父母ともに不詳。孫の孫元(そんげん)は跡継ぎ。

207年、曹操(そうそう)が幽州(ゆうしゅう)を平定すると、孫礼は司空軍謀掾(しくうぐんぼうえん)に取り立てられた。

先の動乱の時代、孫礼の母が行方不明になったことがあり、同郡の馬台(ばい)が捜し当ててくれる。孫礼は彼に感謝し、すべての家財を贈った。

後に馬台が法に触れ、その罪は死刑に該当した。孫礼は密かに馬台を牢獄(ろうごく)から逃がしたうえ、自首して出る。

だが、馬台も逃亡する理由がないと言い、刺奸主簿(しかんしゅぼ)の温恢(おんかい)のもとに出頭した。

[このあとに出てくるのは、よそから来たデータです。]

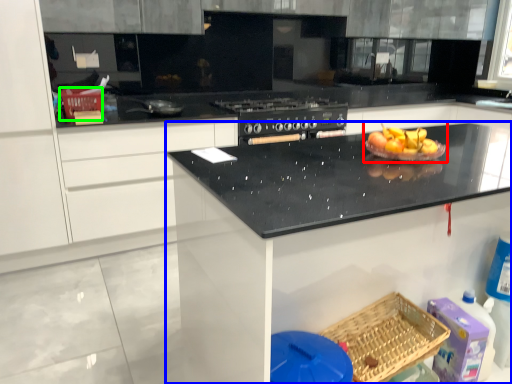 Question: Considering the real-world distances, which object is farthest from fruit dish (highlighted by a red box)? countertop (highlighted by a blue box) or basket (highlighted by a green box)?

Choices:
 (A) countertop
 (B) basket

Answer: (B) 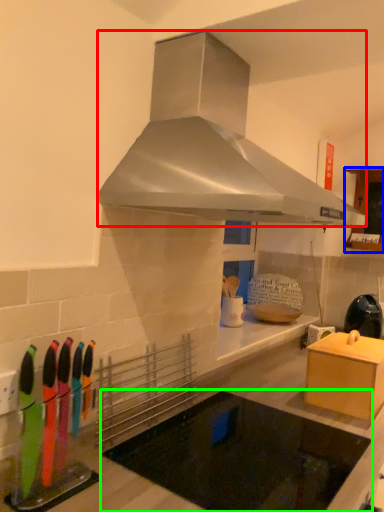 Question: Which object is positioned farthest from home appliance (highlighted by a red box)? Select from cabinetry (highlighted by a blue box) and appliance (highlighted by a green box).

Choices:
 (A) cabinetry
 (B) appliance

Answer: (A) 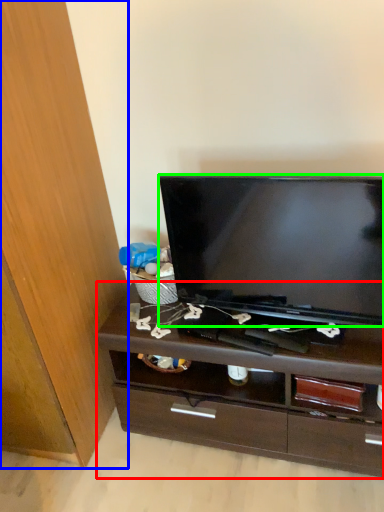 Question: Which is nearer to the chest of drawers (highlighted by a red box)? cabinetry (highlighted by a blue box) or television (highlighted by a green box).

Choices:
 (A) cabinetry
 (B) television

Answer: (B) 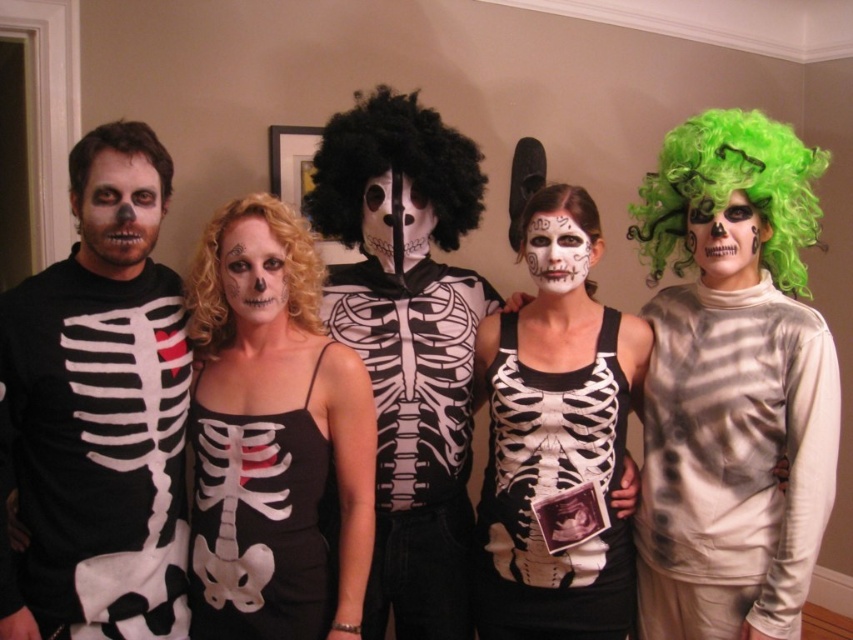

温恢は曹操に詳しい事情を説明し、孫礼と馬台とも死刑から減刑された。

後に孫礼は河間郡丞(かかんぐんじょう)に任ぜられ、昇進を重ねて滎陽都尉(けいようとい)となる。

このころ魯山(ろざん)の山中に数百人の盗賊がおり、険阻に拠って住民に被害を与えた。そこで孫礼が魯国相(ろこくしょう)として起用される。

孫礼は着任すると、扶持米(ふちまい)を配って官民を動員した。

そして賊の首に懸賞金をかけ、降伏する者を招き入れ、改めて彼らを山中へ戻して離間させる策を使い、たちまち平定した。

次いで孫礼は山陽太守(さんようたいしゅ)、平原太守(へいげんたいしゅ)、平昌太守(へいしょうたいしゅ)、琅邪太守(ろうやたいしゅ)を歴任する。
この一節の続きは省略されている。